Aligning perfectly with the Center’s three-year celebration, literary powerhouse, Dave Eggers, visited the JBWC as part of Just Buffalo’s BABEL lecture series. Along with his series of bestselling novels and publications, Eggers is known for his 826 writing centers that support under-served students with their writing skills.
Introduced by JBWC Youth Ambassador, Hannah, Eggers showed young writers in attendance the very first book he ever wrote as a child and encouraged every young person who writes to put themselves out there by sharing their work with others.
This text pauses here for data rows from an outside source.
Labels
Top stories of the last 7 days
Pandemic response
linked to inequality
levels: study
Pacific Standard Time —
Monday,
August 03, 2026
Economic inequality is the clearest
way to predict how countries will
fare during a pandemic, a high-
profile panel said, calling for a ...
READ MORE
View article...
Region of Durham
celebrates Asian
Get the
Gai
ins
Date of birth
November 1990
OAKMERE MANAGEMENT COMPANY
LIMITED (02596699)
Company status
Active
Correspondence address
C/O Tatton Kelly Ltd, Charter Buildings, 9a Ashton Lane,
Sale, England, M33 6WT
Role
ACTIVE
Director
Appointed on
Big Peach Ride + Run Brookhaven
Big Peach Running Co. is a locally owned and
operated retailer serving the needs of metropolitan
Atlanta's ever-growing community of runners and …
Eggers even asked JBWC young writers, Ikuris and Lucy, to give impromptu readings from their journals, giving each of them line-by-line feedback.
JBWC young writers were excited to be able to give Eggers a booklet of writing inspired by his memoir A Heartbreaking Work of Staggering Genius (see excerpt below) and to talk to him all about their experiences at the JBWC. To give him even more of a sense of the amazing writing created at the JBWC, five youth ambassadors were given the opportunity to open up for Eggers before his evening lecture in front of a packed audience. Needless to say, they brought the house down! Check out their performance here!
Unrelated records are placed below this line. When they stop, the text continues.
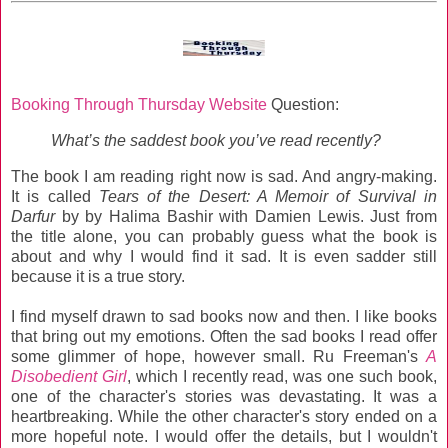
Booking Through Thursday Website
Question:
What’s the saddest book you’ve read recently?
The book I am reading right now is sad. And angry-making.
It is called
Tears of the Desert: A Memoir of Survival in
Darfur
by by Halima Bashir with Damien Lewis. Just from
the title alone, you can probably guess what the book is
about and why I would find it sad. It is even sadder still
because it is a true story.
I find myself drawn to sad books now and then. I like books
that bring out my emotions. Often the sad books I read offer
some glimmer of hope, however small. Ru Freeman's
A
Disobedient Girl
, which I recently read, was one such book,
one of the character's stories was devastating. It was a
heartbreaking. While the other character's story ended on a
more hopeful note. I would offer the details, but I wouldn't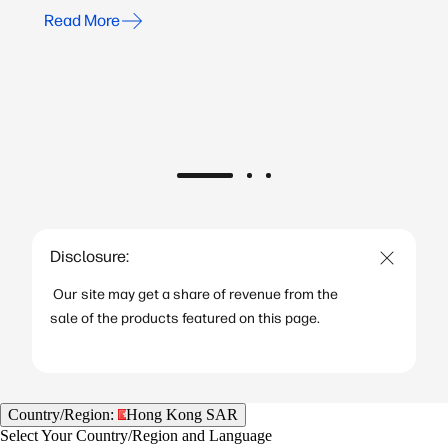
Read More
Disclosure:
Our site may get a share of revenue from the
sale of the products featured on this page.
Country/Region:
Hong Kong SAR
Select Your Country/Region and Language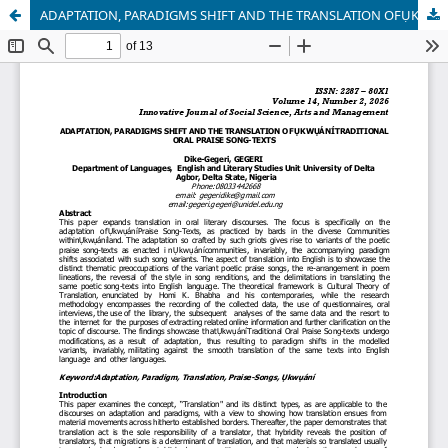
ADAPTATION, PARADIGMS SHIFT AND THE TRANSLATION OFỤKWỤÁNÍTRADITIONAL ORAL PRAISE SONG-TEXTS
Words can’t quite express how meaningful of a day this was for the JBWC and its young writers. The Buffalo community and Mr. Eggers treated our young writers like the superstars they are!
Finally, many thanks to Buffalo’s alt-media source, The Public, for publishing an article celebrating our third year! Read it here!
Very Deep Writing by Carson
Disclaimer: all facts contained within this piece are true. In fact, that is the definition of a fact. On the flipside, all non-facts contained within are not true. The reader is advised against misconstruing non-facts as facts and vice-versa. Additionally, the following piece contains several alternative facts, which are not non-facts but are also not, in the strictest definition, true. They are, shall we say, the margarine to facts’ butter. And before we get started, I’d like to thank my family, my friends, my dog, my house, and my food for helping me to get through the epic process of writing this novelesque master-work. Also, thanks to the horror of mortality for inspiring this piece.
In Forest Lawn Cemetery, fairly close to where I live, there’s a deer – or a buck, specifically. I think he’s been stuck in there for years. When I mention him to people they say that they’ve seen him too. I guess he’s kind of a well-known public figure. I went walking in the cemetery the other day and managed to see him up close. It was an interesting experience. It has struck me, recently, that there may be a metaphor in here somewhere. Maybe, if I had more time and more energy, I could have fleshed out this sliver of a thought into something more. I would present to you my grand metaphor about death and life and stuff in flowery prose that would make you say “Woah…this kid is having some deep thoughts.” At present, though, I am not having very deep thoughts. I am, instead, having thoughts about lunch and sleep.